Пляска Чингиз-Хаима
Шрифт:
— Вам подсунули сердце.
Да, такого я не пожелал бы своим лучшим друзьям.
Дошло до него не сразу.
— Слушайте, старина, — начал я, — кто-то с вами сыграл скверную шутку. Всучил вам сердце. Не хочу вас пугать, но, думаю, все это страшно серьезно. Вы теперь стали живым.
Он взвыл, я, можете мне поверить, никогда ничего подобного не слышал, хотя опыт у меня, какого никому не пожелаешь.
— Помогите! — прошептал он голосом умирающего.
Это называется рождение.
— Я могу позвать врача, вы не против?
— Нет, нет, знаю я их… Сделать со мной такое! Я не желаю быть живым, я слишком люблю жизнь! Вдруг он вскочил на ноги:
— Живой! Я — живой! Это ужасно, я не хочу этого видеть! Завяжите мне глаза!
И в тот самый момент, когда я вовсю радовался шутке, которую неизвестный учудил с Флорианом, я вдруг начал понимать, куда он клонит. Я уж было
Я уже был на пути к бесследному исчезновению, когда инстинкт самосохранения расстрелянного все-таки взял верх. Во мгновение ока я понял, что происходит. Все та же опасность, что вечно висит над диббуком, неважно, сколько их — один или шесть миллионов.
Меня пытаются изгнать.
Мне сочувствовали, были со мной любезны, но я уже намозолил глаза, и к тому же все уже по горло сыты моей хорой.

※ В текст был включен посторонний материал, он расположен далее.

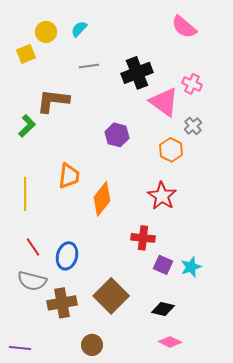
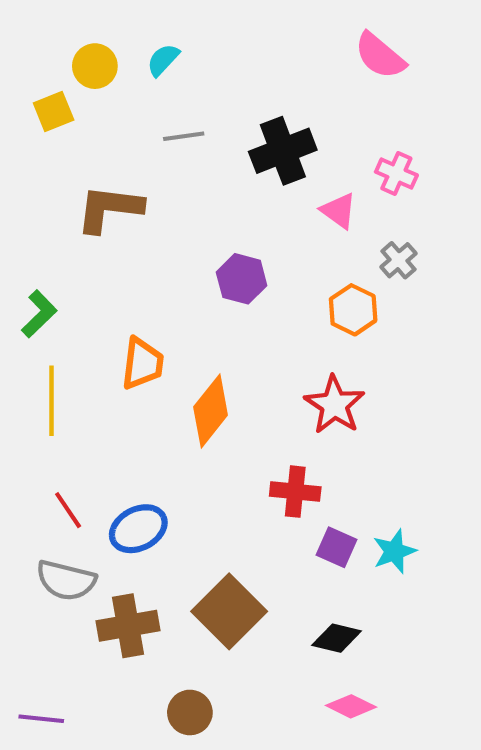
pink triangle: (164, 102) -> (339, 211), size x0.6
green L-shape: (27, 126) -> (39, 314), moved
blue ellipse: (67, 256) -> (138, 529), turned 48

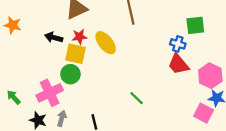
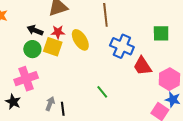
blue cross: (178, 44) -> (122, 46), moved, size x1.6
green circle: (70, 74) -> (32, 49), moved
gray arrow: (62, 118) -> (50, 104), moved

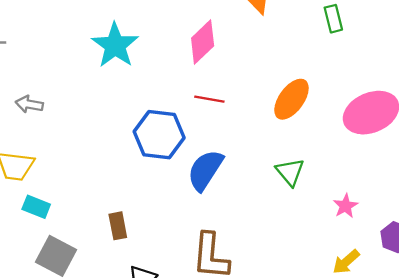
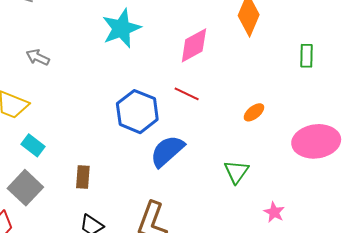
orange ellipse: (291, 99) -> (254, 112), size x0.6
pink star: (345, 206) -> (274, 212), turned -30
cyan rectangle: (36, 207) -> (33, 145), moved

Вот только так легко облегчить свою совесть не удастся.
Я вам скажу одно: новой диаспоры не получится. Можете стараться как угодно, но ни я, ни шесть миллионов других диббуков никогда не ступят на дорогу изгнания из вашего объевреившегося подсознания.
Я положил руку на свою желтую звезду. Уф-ф! Она еще здесь. И ко мне тут же вернулись силы.
— Что это с вами? — полюбопытствовал Флориан. — Какое-то странное у вас лицо.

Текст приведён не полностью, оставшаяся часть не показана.